Désigné par le légaliste président tunisien Kais Saïed, Hichem Mechichi (46 ans) aura pour lourde tâche de redresser le pays meurtri par la crise post Covid-19
Tunis – Le troisième gouvernement depuis janvier 2020 est en pleine gestation. Il s’agit du 9ème gouvernement depuis la révolution de 2011. Ses deux prédécesseurs, les gouvernements Jemli et Fakhfakh, ont respectivement échoué à obtenir la confiance et duré à peine 5 mois.

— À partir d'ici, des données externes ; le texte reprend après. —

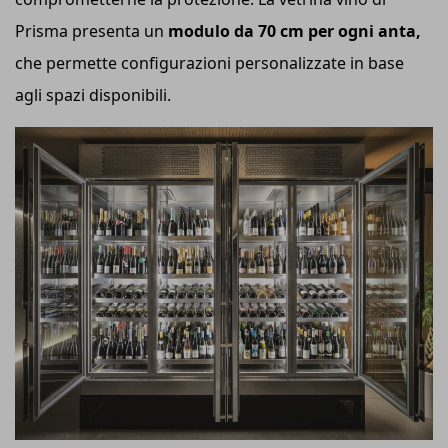
Prisma presenta un
modulo da 70 cm per ogni anta,
che permette configurazioni personalizzate in base
agli spazi disponibili.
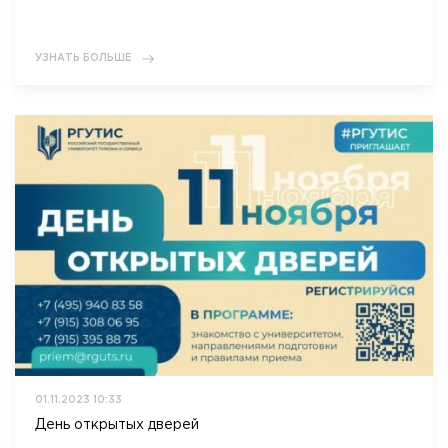
УЗНАТЬ БОЛЬШЕ
01.11.2023 10:33
День открытых дверей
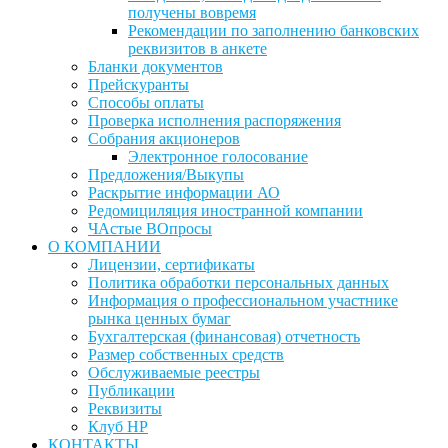
получены вовремя
Рекомендации по заполнению банковских
реквизитов в анкете
Бланки документов
Прейскуранты
Способы оплаты
Проверка исполнения распоряжения
Собрания акционеров
Электронное голосование
Предложения/Выкупы
Раскрытие информации АО
Редомициляция иностранной компании
ЧАстые ВОпросы
О КОМПАНИИ
Лицензии, сертификаты
Политика обработки персональных данных
Информация о профессиональном участнике
рынка ценных бумаг
Бухгалтерская (финансовая) отчетность
Размер собственных средств
Обслуживаемые реестры
Публикации
Реквизиты
Клуб НР
КОНТАКТЫ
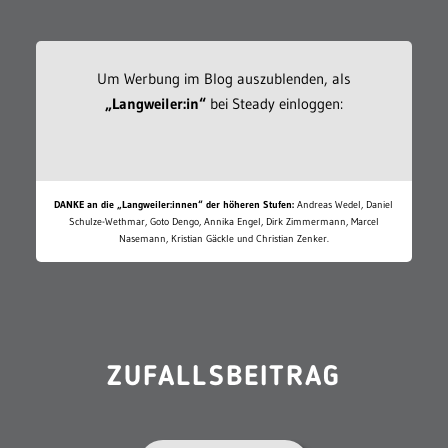
Um Werbung im Blog auszublenden, als
„Langweiler:in“
bei Steady einloggen:
DANKE an die „Langweiler:innen“ der höheren Stufen:
Andreas Wedel, Daniel
Schulze-Wethmar, Goto Dengo, Annika Engel, Dirk Zimmermann, Marcel
Nasemann, Kristian Gäckle und Christian Zenker.
ZUFALLSBEITRAG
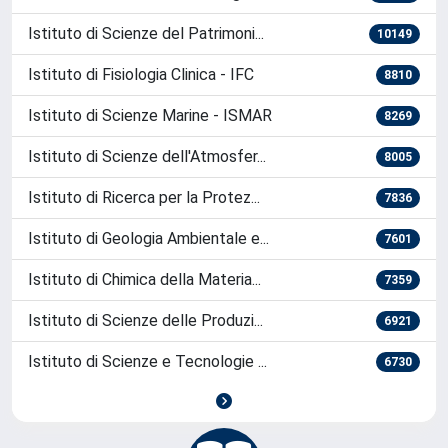
Organizzazione
Istituto di Scienza e Tecnologie ...
18013
Istituto di Scienze del Patrimoni...
10149
Istituto di Fisiologia Clinica - IFC
8810
Istituto di Scienze Marine - ISMAR
8269
Istituto di Scienze dell'Atmosfer...
8005
Istituto di Ricerca per la Protez...
7836
Istituto di Geologia Ambientale e...
7601
Istituto di Chimica della Materia...
7359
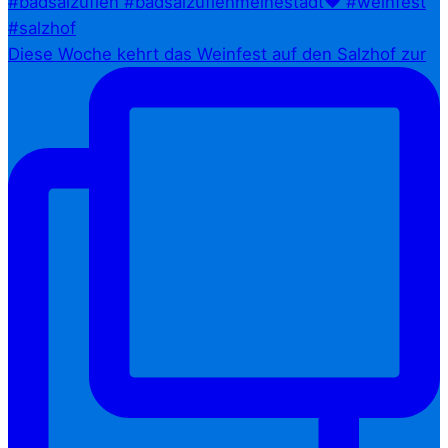
Diese Woche kehrt das Weinfest auf den Salzhof zur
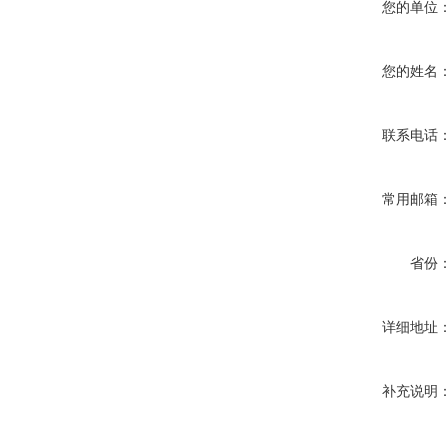
您的单位
您的姓名
联系电话
常用邮箱
省份
详细地址
补充说明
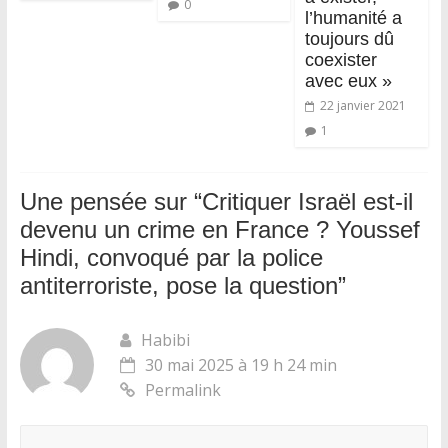
0
l’humanité a
toujours dû
coexister
avec eux »
22 janvier 2021
1
Une pensée sur “
Critiquer Israël est-il
devenu un crime en France ? Youssef
Hindi, convoqué par la police
antiterroriste, pose la question
”
Habibi
30 mai 2025 à 19 h 24 min
Permalink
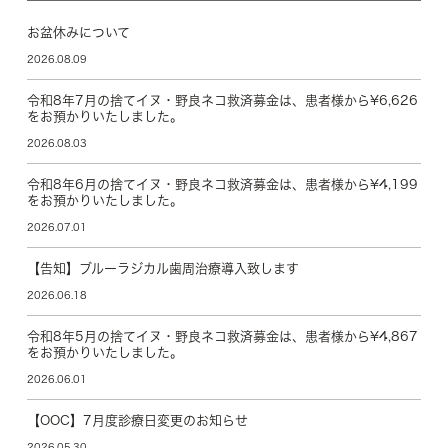
お盆休みについて
2026.08.09
令和8年7月の捨てイヌ・野良ネコ救済募金は、患者様から¥6,626
をお預かりいたしました。
2026.08.03
令和8年6月の捨てイヌ・野良ネコ救済募金は、患者様から¥4,199
をお預かりいたしました。
2026.07.01
【告知】ブルーラジカル歯周治療導入致します
2026.06.18
令和8年5月の捨てイヌ・野良ネコ救済募金は、患者様から¥4,867
をお預かりいたしました。
2026.06.01
【OOC】7月度診療日変更のお知らせ
2026.05.30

Mais si ce dernier est tombé pour soupçons de conflit d’intérêts, de nombreux observateurs s’accordent à penser que si Elyes Fakhfakh avait bénéficié d’une solide majorité parlementaire, il n’aurait sans doute jamais été inquiété à ce jour.
L’Histoire est un éternel recommencement
Or, même si son successeur, son propre ministre de l’Intérieur Hichem Mechichi, n’est cette fois pas issu des milieux de l’argent et des affaires, le très fragmenté Parlement tunisien est quant à lui plus que jamais d’actualité. Les mêmes causes produisant les mêmes effets, quand bien même Mechichi venait à réussir à former une équipe ministérielle restreinte, il se heurterait toujours, demain, aux blocages inhérents à un système parlementaire mixte.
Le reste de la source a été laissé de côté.